I spend lots of time meeting with sales reps, sales/marketing leaders, potential team members, existing team members, product marketing managers, and sales enablement to ensure that we stay focused and enabled to achieve our goals.
DM: What are your reps’ goals (daily, weekly, quarterly)?
CW: The four primary goals are:

  1. Monthly quota of opportunities generated
  2. Contribution to closed business
  3. Total activity
  4. Collaboration with sales

DM: What is the most important lesson that you’ve learned over the years?
CW: It is imperative to stay on the same page with sales reps and leaders. In lead generation at ExactTarget, we have two primary customers:

  1. Customers/prospects
  2. the sales reps we support

Our satisfaction comes from providing value to prospects/customers and enabling our closing sales reps to hit their quotas. Focus your daily activities around on these two goals and get rid of the clutter.
DM: How long did it take before your team was able to contribute toward a repeatable revenue model?
CW: Eight months from start of program. I worked the program solo for two years. The experience of starting the program and working directly with sales leadership and reps was crucial in setting a solid foundation for scalable expansion. Knowing what works — with data behind it to prove it — enabled us to build a solid ramp up program that sets lead gen reps up for success from Day 1.
DM: How did you manage executive expectations before the team was generating deals that actually started closing?
CW: I worked closely with the VP of Sales and Marketing to start the program. I had their support and members of their team. They celebrated each and every opportunity to start. As deals started to close from the program, the closing sales reps began to buy into the program more and more.
DM: How do you keep this type of team motivated?
CW: An attractive variable compensation plan is necessary. In addition, we run lots of random incentives to keep the team excited and working towards not only their individual opportunity generation goal, but also a greater team goal.
One month, we ran a program that if we hit a collective team goal of opportunities generated, everyone on the team would receive a Nike ExactTarget-branded hoodie. The team really wanted those hoodies. That month, we set a company record in the number of lead generation opportunities generated in one month. You have to shake it up and ask team members to give you ideas.
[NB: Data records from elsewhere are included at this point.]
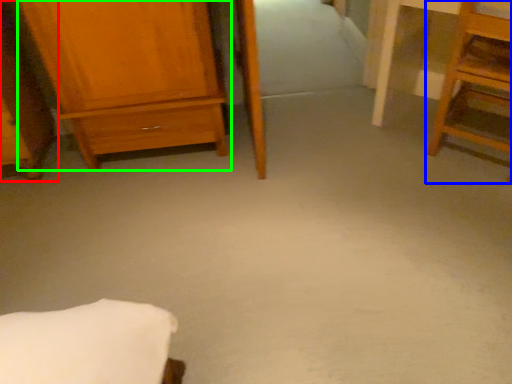 Question: Based on their relative distances, which object is nearer to furniture (highlighted by a red box)? Choose from furniture (highlighted by a blue box) and chest of drawers (highlighted by a green box).

Choices:
 (A) furniture
 (B) chest of drawers

Answer: (B) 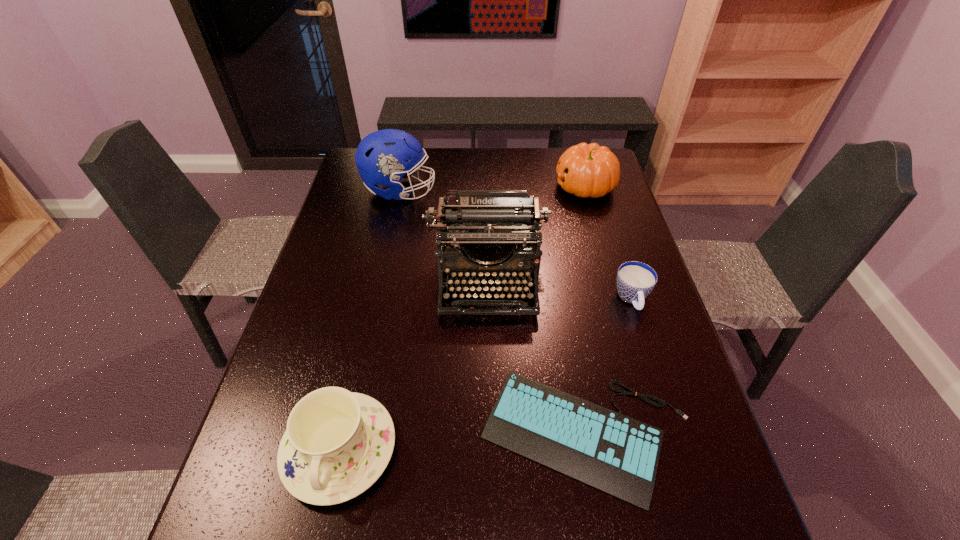 Locate an element on the screen. The width and height of the screenshot is (960, 540). blank space located 0.290m on the carved face of the pumpkin is located at coordinates (470, 187).

What are the coordinates of `free location located on the side of the second shortest object with the handle` in the screenshot? It's located at (661, 392).

The height and width of the screenshot is (540, 960). I want to click on vacant space located on the left of the shortest object, so click(364, 436).

At what (x,y) coordinates should I click in order to perform the action: click on football helmet that is at the far edge. Please return your answer as a coordinate pair (x, y). The height and width of the screenshot is (540, 960). Looking at the image, I should click on (382, 157).

Where is `pumpkin that is at the far edge`? pumpkin that is at the far edge is located at coordinates (586, 170).

What are the coordinates of `football helmet present at the left edge` in the screenshot? It's located at (382, 157).

The height and width of the screenshot is (540, 960). Identify the location of chinaware that is positioned at the left edge. (337, 443).

Find the location of `pumpkin situated at the right edge`. pumpkin situated at the right edge is located at coordinates (586, 170).

Where is `cup present at the right edge`? The width and height of the screenshot is (960, 540). cup present at the right edge is located at coordinates (635, 280).

At what (x,y) coordinates should I click in order to perform the action: click on computer keyboard at the right edge. Please return your answer as a coordinate pair (x, y). Image resolution: width=960 pixels, height=540 pixels. Looking at the image, I should click on (619, 455). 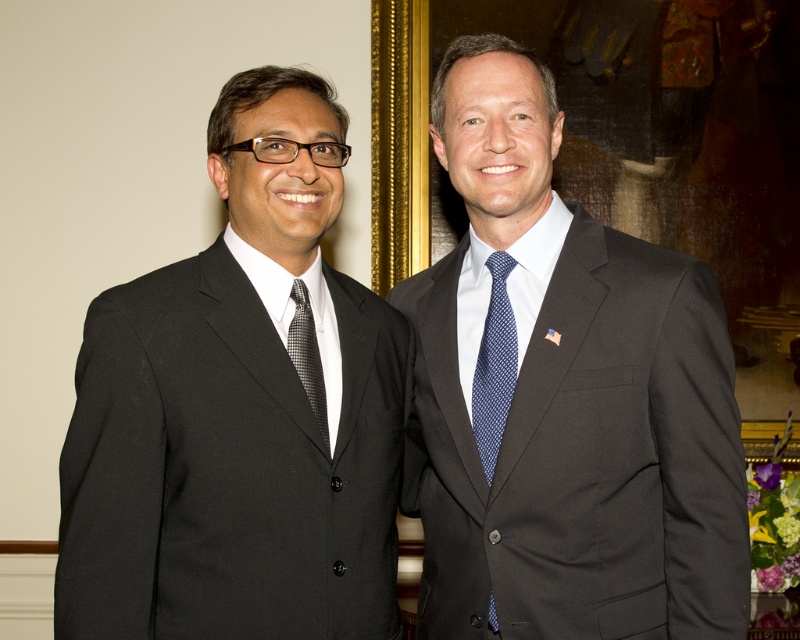 You are a photographer taking a portrait of two men. You notice the blue dotted tie at center and the black textured tie at left. Which tie is located to the right of the other?

The blue dotted tie at center is positioned on the right side of the black textured tie at left.

You are a photographer setting up for a group photo. You need to arrange the matte black suit at right and the black matte suit at left so that both are visible in the frame. Considering their heights, which one should you position closer to the camera to ensure their faces are equally visible?

The matte black suit at right is taller than the black matte suit at left. To make their faces equally visible, position the black matte suit at left closer to the camera since they are shorter.

You are an artist analyzing the composition of this image. There are two points marked in the scene, one at point (504,284) and the other at point (324,417). Which of these points is closer to the viewer?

DM: What is the profile of the candidate you’d want to have most on your team?
CW: I would break it down like this:

  1. Proven B2B cold calling experience
  2. Solid verbal and written communication skills
  3. A passion for interactive marketing
  4. A natural curiosity in solving marketers business challenges

At ExactTarget, we only hire top talent and we have a detailed onboarding process to get them ramped up effectively and quickly.
DM: What advice do you have for a manager who is trying to get this type of team off the ground?
CW: Often, this is considered one of the more junior sales positions in a company. I look at it differently. Someone who is placing calls into executives needs to have a solid business background in order to provide value in conversations and to generate interest for the company. Therefore, it is imperative to hire top talent.
Secondly, you need to make sure you have buy in from the executive team and sales/marketing leadership. It is important they celebrate the success points along the way and hold everyone involved in the program accountable. Lastly, provide lots of different marketing assets, product updates, and case studies to lead generation members so they can be as relevant as possible and provide the most value to prospects/customers. In short, enable and empower lead gen reps to generate interest.
Great advice, Christy. Thank you very much for sharing your lessons and insights!
(And thank you from Grace for her fashionable new orange outfit — you can put the company she will be CEO of in your team’s pipeline for 2043.)